Hadoop filesystems connections (HDFS, S3, EMRFS, WASB, ADLS, GS)¶

DSS can connect to multiple “Hadoop Filesystems”. A Hadoop filesystem is defined by a URL. Implementations of Hadoop filesystems exist that provide connectivity to:

HDFS
Amazon S3
Azure Data Lake Storage
Azure Blob Storage
Google Cloud Storage
…

The “main” Hadoop filesystem is traditionally a HDFS running on the cluster, but through Hadoop filesystems, you can also access to HDFS filesystems on other clusters, or even to different filesystem types like cloud storage.

The prime benefit of framing other filesystems as Hadoop filesystems is that it enables the use of the Hadoop I/O layers, and as a corollary, of important Hadoop file formats: Parquet and ORC.

To access data on a filesystem using Hadoop, 3 things are needed:

libraries to handle the filesystem have to be installed on the cluster and on the node hosting DSS. Hadoop distributions normally come with at least HDFS and S3A
a fully-qualified URI to the file, of the form scheme://host[:port]/path-to-file . Depending on the scheme, the host[port] part can have different meanings; for example, for cloud storage filesystems, it is the bucket.
Hadoop configuration parameters that get passed to the relevant tools (Spark, Hive, MapReduce, HDFS libraries) - This is generally used to pass credentials and tuning options

HDFS connections in DSS ¶

Warning

In DSS, all Hadoop filesystem connections are called “HDFS”. This wording is not very precise since there can be “Hadoop filesystem” connections that precisely do not use “HDFS” which in theory only refers to the distributed implementation using NameNode/DataNode.

To setup a new Hadoop filesystem connection, go to Administration → Connections → New connection → HDFS.

A HDFS connection in DSS consists of :

a root path, under which all the data accessible through that connection resides. The root path can be fully-qualified, starting with a scheme://, or starting with / and relative to what is defined in fs.defaultFS
Hadoop configuration parameters that get passed to the relevant tools (Spark, Hive, MapReduce, HDFS libraries)

Managed datasets setup ¶

We suggest to have at least two connections:

A read-only connection to all data:
- root: / (This is a path on HDFS, the Hadoop file system.)
- Allow write, allow managed datasets: unchecked
- max nb of activities: 0
- name: hdfs_root
A read-write connection, to allow DSS to create and store managed datasets:
- root: /user/dataiku/dss_managed_datasets
- allow write, allow managed datasets: checked
- name: hdfs_managed

When “Hive database name” is configured, DSS declares its HDFS datasets in the Hive metastore, in this database namespace. This allows you to refer to DSS datasets in external Hive programs, or in Hive notebooks within DSS.
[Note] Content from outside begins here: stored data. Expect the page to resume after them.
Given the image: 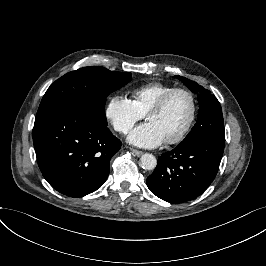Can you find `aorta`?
Masks as SVG:
<instances>
[{
	"instance_id": "762f6f07",
	"label": "aorta",
	"mask_w": 266,
	"mask_h": 266,
	"mask_svg": "<svg viewBox=\"0 0 266 266\" xmlns=\"http://www.w3.org/2000/svg\"><path fill=\"white\" fill-rule=\"evenodd\" d=\"M141 167L147 171H152L157 166V159L152 154H143L140 158Z\"/></svg>"
}]
</instances>
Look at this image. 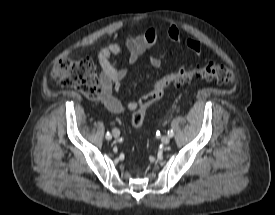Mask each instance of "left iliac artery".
<instances>
[{
  "label": "left iliac artery",
  "instance_id": "obj_1",
  "mask_svg": "<svg viewBox=\"0 0 275 215\" xmlns=\"http://www.w3.org/2000/svg\"><path fill=\"white\" fill-rule=\"evenodd\" d=\"M173 135H174L173 130L172 129L168 130V136L169 137H173Z\"/></svg>",
  "mask_w": 275,
  "mask_h": 215
}]
</instances>
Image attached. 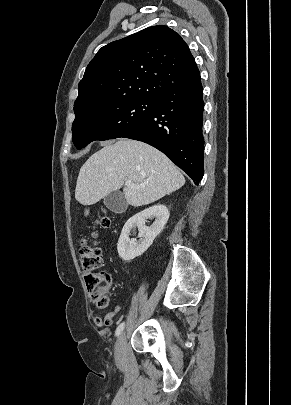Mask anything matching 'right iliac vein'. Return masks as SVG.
Instances as JSON below:
<instances>
[{"label": "right iliac vein", "instance_id": "obj_1", "mask_svg": "<svg viewBox=\"0 0 291 405\" xmlns=\"http://www.w3.org/2000/svg\"><path fill=\"white\" fill-rule=\"evenodd\" d=\"M127 340L125 333H121L115 344V358L119 363L125 359Z\"/></svg>", "mask_w": 291, "mask_h": 405}]
</instances>
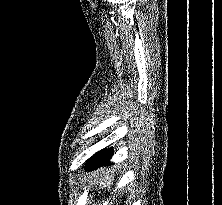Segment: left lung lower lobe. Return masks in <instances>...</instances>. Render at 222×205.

Connecting to the “default” FS ¶

All Hadoop clusters define a ‘default’ filesystem, which is traditionally a HDFS on the cluster.

When missing, the scheme://host[:port] is taken from the fs.defaultFS Hadoop property in core-site.xml, so that a URI like ‘/user/john/data/file’ is generally interpreted as a path on the local HDFS filesystem of the cluster. However, if the fs.defaultFS of your cluster points to S3, an unqualified URI will similarly point to S3.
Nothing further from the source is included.